En 2024, l’Union européenne a affiché un excédent commercial proche de 200 milliards d’euros vis-à-vis des États-Unis qui a triplé en 20 ans.

Une augmentation « insupportable » pour Donald Trump, réélu président des États-Unis en novembre 2024.

Celui-ci veut changer la donne.

Les exportations européennes vers les États-Unis reposent surtout sur la pharmacie, la chimie et le matériel de transport. Les produits agricoles ne représentent que 4 % des flux.

En juillet 2025, un accord entre Ursula von der Leyen, présidente de la Commission européenne, et Donald Trump ont partiellement baissé les droits de douane américains contre un engagement d’importations européennes de pétrole et de gaz américains.

Thierry Pouch rappelle que les droits de douane européens sont plus élevés que ceux des États-Unis, notamment sur les produits animaux (36 % contre 9 %).

C’est pour cette raison que le Président américain justifie ces surtaxes excessives. L’Irlande, l’Allemagne, l’Italie, le Danemark, la Finlande sont très exposés à cette guerre commerciale, alors que la France l’est beaucoup moins.

Elle conserve même le dessus dans les domaines de l’aéronautique, du luxe, de la pharmacie et surtout des vins et spiritueux.

En taxant très fort les produits importés, Trump espère réduire le déficit américain et « faire payer le client ».

Mais cette stratégie est limitée : l’inflation repart et frappe les ménages états-uniens.

L’administration Trump fait alors machine arrière et revoit des droits de douane, notamment avec le Brésil.

L’Union européenne cherche de nouveaux marchés

Sous pression américaine, Bruxelles accélère les négociations bilatérales : Indonésie, Inde, Mexique, Thaïlande, Malaisie, Australie… Mais c’est surtout l’accord avec le Mercosur, validé en décembre 2024, qui cristallise les inquiétudes.

Malgré quelques gains (fromages, poudre de lait), les contingents accordés aux pays sud-américains (Brésil, Argentine, Paraguay, Uruguay) sur les viandes bovines et volailles sont jugés colossaux.

La clause de sauvegarde adoptée sous pression française reste floue.

Le Mercosur domine aujourd’hui le marché mondial de la viande bovine. Avec un coût de production 40 % inférieur à celui de la France, le Brésil menace directement la restauration hors-domicile européenne, principale destinataire des importations.

La décapitalisation du cheptel européen, la baisse du nombre des abattages, l’essor des importations et la volatilité des prix pèsent fortement sur les éleveurs.

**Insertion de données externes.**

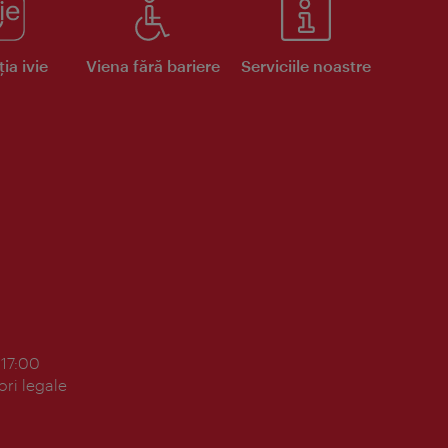
ia ivie
Viena fără bariere
Serviciile noastre
 17:00
ori legale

L’Union européenne multiplie les accords de libre-échange pour trouver de nouveaux marchés agricoles.

Thierry Pouch explique que les risques sont grands : dépendance croissante aux importations, fragilisation des filières locales, explosion du déficit en fruits et légumes.

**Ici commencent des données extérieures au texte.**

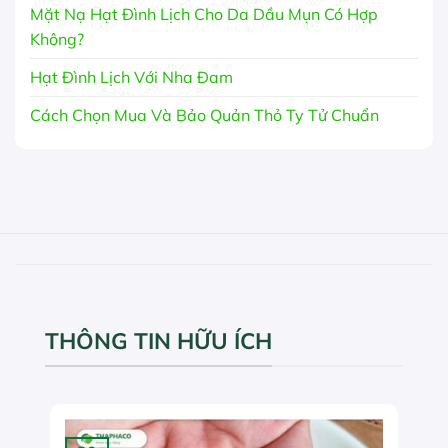
Mặt Nạ Hạt Đình Lịch Cho Da Dầu Mụn Có Hợp
Không?
Hạt Đình Lịch Với Nha Đam
Cách Chọn Mua Và Bảo Quản Thỏ Ty Tử Chuẩn
THÔNG TIN HỮU ÍCH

Pour Thierry Pouch, la situation impose un suivi constant : évolution des tarifs américains, ratification du Mercosur, réactions de la Chine, arbitrages budgétaires européens, élargissement de l’Union européenne aux pays de l’Est.

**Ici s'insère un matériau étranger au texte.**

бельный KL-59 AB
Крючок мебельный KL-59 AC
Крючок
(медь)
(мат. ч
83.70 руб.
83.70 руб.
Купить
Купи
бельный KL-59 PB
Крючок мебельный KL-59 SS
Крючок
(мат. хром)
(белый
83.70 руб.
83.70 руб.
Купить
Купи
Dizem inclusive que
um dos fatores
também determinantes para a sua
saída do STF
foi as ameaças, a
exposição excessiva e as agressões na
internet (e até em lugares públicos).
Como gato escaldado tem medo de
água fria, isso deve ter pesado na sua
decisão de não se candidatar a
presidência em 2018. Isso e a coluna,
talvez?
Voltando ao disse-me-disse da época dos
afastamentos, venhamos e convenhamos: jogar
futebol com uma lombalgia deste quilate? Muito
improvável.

S’engager pour relever les défis

Nicolas Ray, député de la 3e circonscription de l’Allier, a reconnu les inquiétudes liées à la mondialisation mais, « la France reste une grande puissance agricole, notamment vis-à-vis des États-Unis », a-t-il dit.

Il estime que pour peser davantage en Europe, la France doit renforcer la stabilité de ses institutions, réduire sa dette et mieux faire entendre sa voix au sein des instances européennes.

Lors des questions du public qui ont suivi la présentation de l’analyste, un participant a demandé un message positif à adresser aux étudiants présents et aux futures générations d’exploitants.

« Quels qu'ils soient, économiques, géopolitiques, climatiques, les défis sont tellement colossaux que ça vaut vraiment la peine de s'engager pour les relever et pour montrer qu'on est capable de faire des choses, et surtout, de ne pas être naïf et de ne pas se laisser marcher sur les pieds ».

Le président de la Chambre d’agriculture de l’Allier, Christophe Jardoux, a insisté sur la nécessité que l’enseignement agricole forme davantage les jeunes aux compétences nécessaires pour devenir chefs d’entreprise, comprendre les structures agricoles et les enjeux économiques : « il va falloir qu'on remette le paquet là-dessus », a-t-il appuyé.

Des compétences essentielles pour relever les défis futurs.